Designing with Multi-Gigabit Serial I/O
Key Documentation
- Course Leaflet (PDF)
- Complete Course Listing (PDF)
Related Links
Course Description
Learn how to employ GTP and GTX serial transceivers in your 7 series FPGA design. Understand and utilize the features of the serial transceiver blocks, such as 8B/10B and 64B/66B encoding, channel bonding, clock correction, and comma detection. Additional topics include use of the Architecture Wizard, synthesis and implementation considerations, board design as it relates to the transceivers, and test and debugging. This course combines lectures with practical hands-on labs.
Release Date
April 2012
Level
Connectivity 3
Training Duration
3 days
Who Should Attend?
FPGA designers and logic designers
Prerequisites
- Verilog or VHDL experience or the Designing with Verilog or Designing with VHDL course
- Familiarity with logic design (state machines and synchronous design)
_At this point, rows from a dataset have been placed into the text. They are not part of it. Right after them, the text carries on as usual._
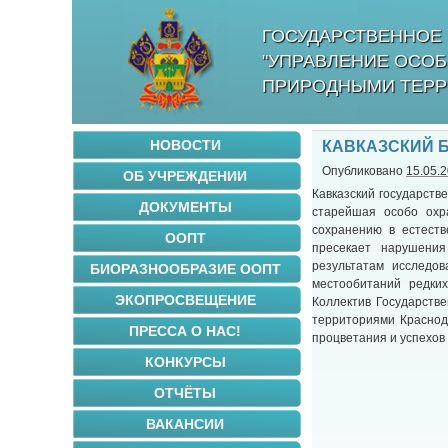
ГОСУДАРСТВЕННОЕ 
"УПРАВЛЕНИЕ ОСО
ПРИРОДНЫМИ ТЕРР
НОВОСТИ
КАВКАЗСКИЙ 
Опубликовано
15.05.
ОБ УЧРЕЖДЕНИИ
Кавказский государст
ДОКУМЕНТЫ
старейшая особо охр
сохранению в естеств
ООПТ
пресекает нарушения
результатам исследов
БИОРАЗНООБРАЗИЕ ООПТ
местообитаний редки
ЭКОПРОСВЕЩЕНИЕ
Коллектив Государств
территориями Краснод
ПРЕССА О НАС!
процветания и успехов 
КОНКУРСЫ
ОТЧЁТЫ
ВАКАНСИИ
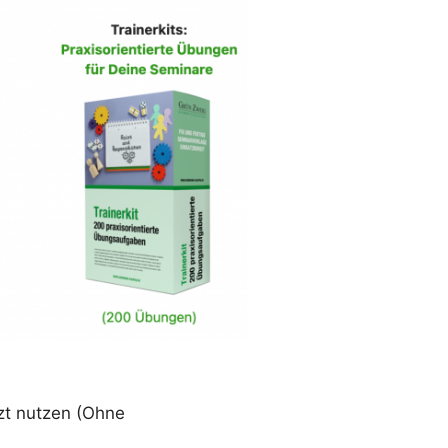
zt nutzen (Ohne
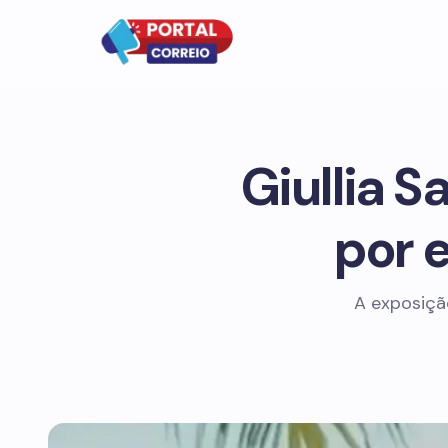
Giullia Sa
por 
A exposição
- Basic knowledge of FPGA architecture and Xilinx implementation tools is helpful
- Familiarity with serial I/O basics and high-speed serial I/O standards is also helpful
Software Tools
- Xilinx ISE® Design Suite: System Edition 13.4
- ChipScope™ Pro software 13.4
- Mentor Graphics ModelSim simulator 10.0
Hardware
- Architecture: 7 series FPGAs*
- Demo board: Spartan®-6 FPGA SP605 or Virtex®-6 FPGA ML605 board*
* This course focuses on the Kintex™-7 architecture. Check with your local Authorized Training Provider for the specifics of the in-class lab board or other customizations
Skills Gained
After completing this comprehensive training, you will know how to:
- Describe and utilize the ports and attributes of the GTX transceiver in the Kintex-7 FPGA
- Effectively utilize the following features of the GTX:
- 8B/10B and other encoding/decoding, comma detection, clock correction, and channel bonding
- Pre-emphasis and linear equalization
- Use the 7 Series FPGAs Transceivers Wizard to instantiate GTX primitives in a design
- Access appropriate reference material for board design issues involving the power supply, reference clocking, and trace design
- Optimize serial links by using the IBERT design
Course Outline
Day 1
- 7 Series FPGAs Overview
- Transceiver Overview (GTX)
- Transceiver Clocking and Resets
- 8B/10B Encoder and Decoder
- Lab 1: 8B/10B Disparity and Bypass
- Commas and Deserializer Alignment
- Lab 2: Commas and Data Alignment
Day 2
- RX Elastic Buffer and Clock Correction
- Lab 3: Clock Correction
- Channel Bonding
- Lab 4: Channel Bonding
- Transceiver Wizard Overview
- Lab 5: GTX Core Generation
- Simulating and Implementing a Transceiver Design
- Lab 6: Simulation and Implementation (GTX)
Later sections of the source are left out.